▼▼▼

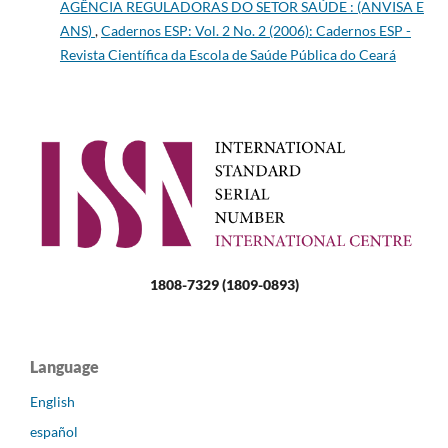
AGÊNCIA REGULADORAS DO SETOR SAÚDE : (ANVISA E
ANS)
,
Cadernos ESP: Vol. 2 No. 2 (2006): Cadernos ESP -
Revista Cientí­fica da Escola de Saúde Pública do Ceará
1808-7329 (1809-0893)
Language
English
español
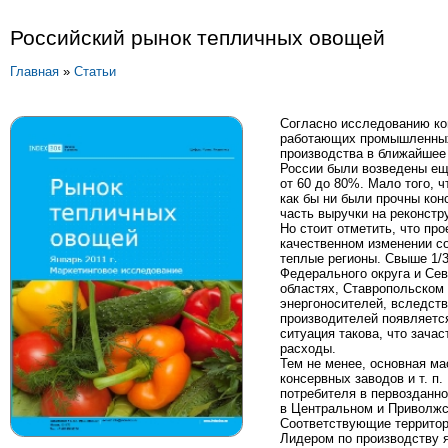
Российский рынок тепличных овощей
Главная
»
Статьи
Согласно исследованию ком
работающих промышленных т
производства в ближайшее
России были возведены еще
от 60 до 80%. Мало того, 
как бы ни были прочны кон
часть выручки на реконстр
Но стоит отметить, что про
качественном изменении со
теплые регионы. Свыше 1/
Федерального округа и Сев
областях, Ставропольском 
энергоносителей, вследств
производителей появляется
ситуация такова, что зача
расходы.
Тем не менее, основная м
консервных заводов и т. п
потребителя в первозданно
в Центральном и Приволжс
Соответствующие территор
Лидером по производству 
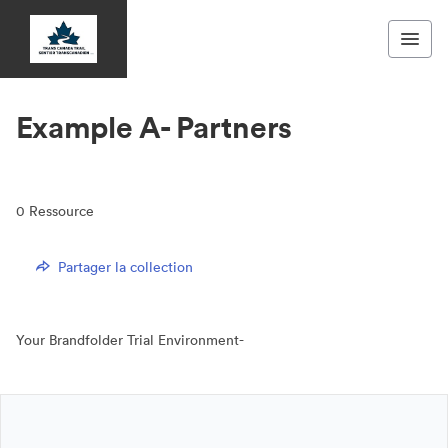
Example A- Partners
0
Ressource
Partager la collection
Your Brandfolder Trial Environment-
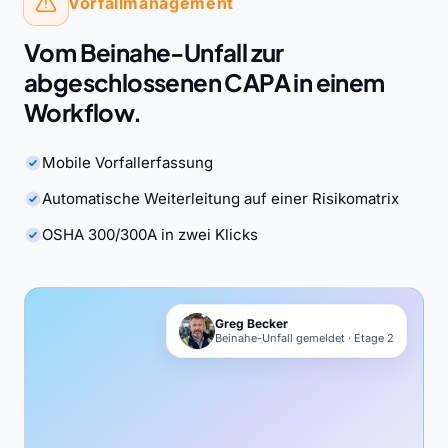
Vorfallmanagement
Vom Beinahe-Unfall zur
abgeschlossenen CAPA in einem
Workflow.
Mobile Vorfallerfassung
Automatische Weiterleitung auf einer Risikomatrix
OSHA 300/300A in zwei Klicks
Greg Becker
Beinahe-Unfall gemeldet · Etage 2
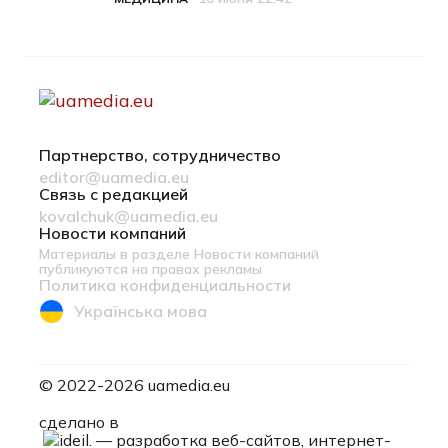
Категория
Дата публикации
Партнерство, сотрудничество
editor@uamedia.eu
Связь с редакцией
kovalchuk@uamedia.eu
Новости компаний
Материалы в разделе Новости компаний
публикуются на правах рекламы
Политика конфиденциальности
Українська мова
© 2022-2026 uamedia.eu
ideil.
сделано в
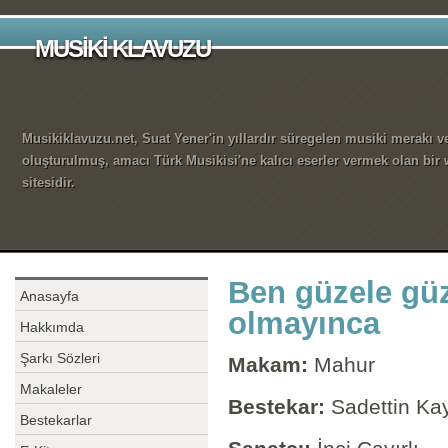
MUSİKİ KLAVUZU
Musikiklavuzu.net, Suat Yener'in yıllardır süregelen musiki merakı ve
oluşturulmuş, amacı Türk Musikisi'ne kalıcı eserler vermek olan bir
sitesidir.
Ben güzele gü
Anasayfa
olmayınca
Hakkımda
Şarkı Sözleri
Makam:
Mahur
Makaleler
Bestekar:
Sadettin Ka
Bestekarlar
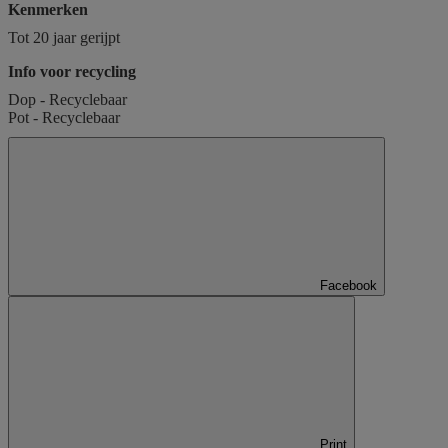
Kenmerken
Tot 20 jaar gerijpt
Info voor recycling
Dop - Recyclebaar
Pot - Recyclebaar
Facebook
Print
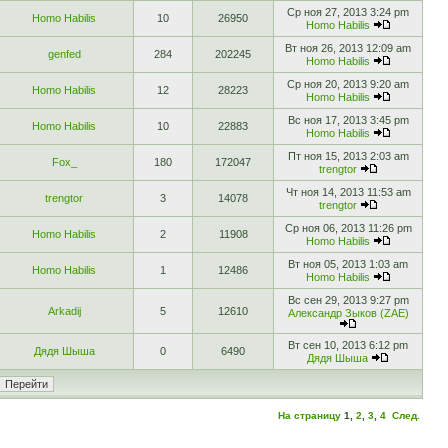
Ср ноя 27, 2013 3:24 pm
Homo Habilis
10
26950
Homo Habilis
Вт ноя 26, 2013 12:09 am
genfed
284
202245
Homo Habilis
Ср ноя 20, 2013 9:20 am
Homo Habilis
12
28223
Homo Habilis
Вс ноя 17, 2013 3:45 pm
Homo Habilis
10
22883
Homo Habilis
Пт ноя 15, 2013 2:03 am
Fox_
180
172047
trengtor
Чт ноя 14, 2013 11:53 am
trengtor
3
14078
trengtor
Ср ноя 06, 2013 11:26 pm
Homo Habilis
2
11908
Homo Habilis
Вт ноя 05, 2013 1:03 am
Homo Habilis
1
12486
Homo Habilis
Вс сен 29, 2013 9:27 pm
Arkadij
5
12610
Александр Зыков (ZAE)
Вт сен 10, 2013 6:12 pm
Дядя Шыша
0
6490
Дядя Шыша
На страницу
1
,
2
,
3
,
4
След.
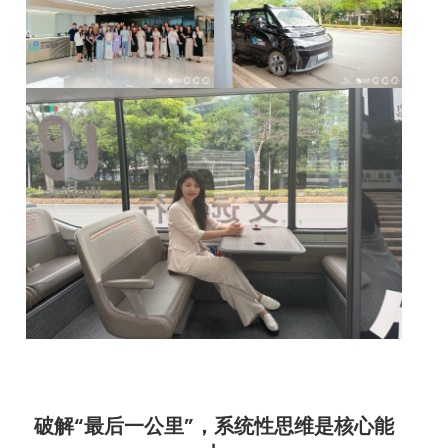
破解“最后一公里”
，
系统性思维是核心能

▲▲▲
▼▼▼

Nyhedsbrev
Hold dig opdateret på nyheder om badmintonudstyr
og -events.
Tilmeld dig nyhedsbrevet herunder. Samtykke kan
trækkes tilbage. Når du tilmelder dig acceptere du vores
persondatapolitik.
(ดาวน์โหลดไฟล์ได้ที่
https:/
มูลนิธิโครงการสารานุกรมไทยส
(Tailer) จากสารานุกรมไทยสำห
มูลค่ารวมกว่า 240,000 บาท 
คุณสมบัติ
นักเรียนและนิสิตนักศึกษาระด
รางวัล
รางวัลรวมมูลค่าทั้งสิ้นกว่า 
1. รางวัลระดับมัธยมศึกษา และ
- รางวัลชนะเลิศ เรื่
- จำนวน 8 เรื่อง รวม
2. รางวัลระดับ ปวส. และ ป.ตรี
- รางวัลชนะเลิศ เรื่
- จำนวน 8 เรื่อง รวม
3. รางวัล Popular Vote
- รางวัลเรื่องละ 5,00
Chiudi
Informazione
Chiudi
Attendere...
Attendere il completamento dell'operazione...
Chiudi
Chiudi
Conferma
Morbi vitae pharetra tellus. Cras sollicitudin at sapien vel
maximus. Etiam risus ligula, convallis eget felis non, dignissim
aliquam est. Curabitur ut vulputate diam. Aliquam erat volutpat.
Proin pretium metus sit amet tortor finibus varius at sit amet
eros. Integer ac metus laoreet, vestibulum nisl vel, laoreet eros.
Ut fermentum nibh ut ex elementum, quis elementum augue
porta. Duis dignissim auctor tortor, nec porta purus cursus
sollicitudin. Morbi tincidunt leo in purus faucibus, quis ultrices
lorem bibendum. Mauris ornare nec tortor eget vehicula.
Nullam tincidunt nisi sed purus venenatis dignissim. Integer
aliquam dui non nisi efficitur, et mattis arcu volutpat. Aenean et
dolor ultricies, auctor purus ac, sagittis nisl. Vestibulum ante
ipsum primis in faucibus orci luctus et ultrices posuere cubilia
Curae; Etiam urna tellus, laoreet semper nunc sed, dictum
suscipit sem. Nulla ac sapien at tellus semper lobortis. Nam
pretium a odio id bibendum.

▲▲▲

Task directions: Here the job is to copy the stretch of records from the line containing "AGÊNCIA REGULADORAS DO" through the line containing "производителей появляется", word for word. Leave every picture out.

Solution to the problem:
AGÊNCIA REGULADORAS DO SETOR SAÚDE : (ANVISA E
ANS)
,
Cadernos ESP: Vol. 2 No. 2 (2006): Cadernos ESP -
Revista Cientí­fica da Escola de Saúde Pública do Ceará
1808-7329 (1809-0893)
Language
English
español
Российский рынок тепличных овощей
Главная
»
Статьи
Согласно исследованию ком
работающих промышленных т
производства в ближайшее
России были возведены еще
от 60 до 80%. Мало того, 
как бы ни были прочны кон
часть выручки на реконстр
Но стоит отметить, что про
качественном изменении со
теплые регионы. Свыше 1/
Федерального округа и Сев
областях, Ставропольском 
энергоносителей, вследств
производителей появляется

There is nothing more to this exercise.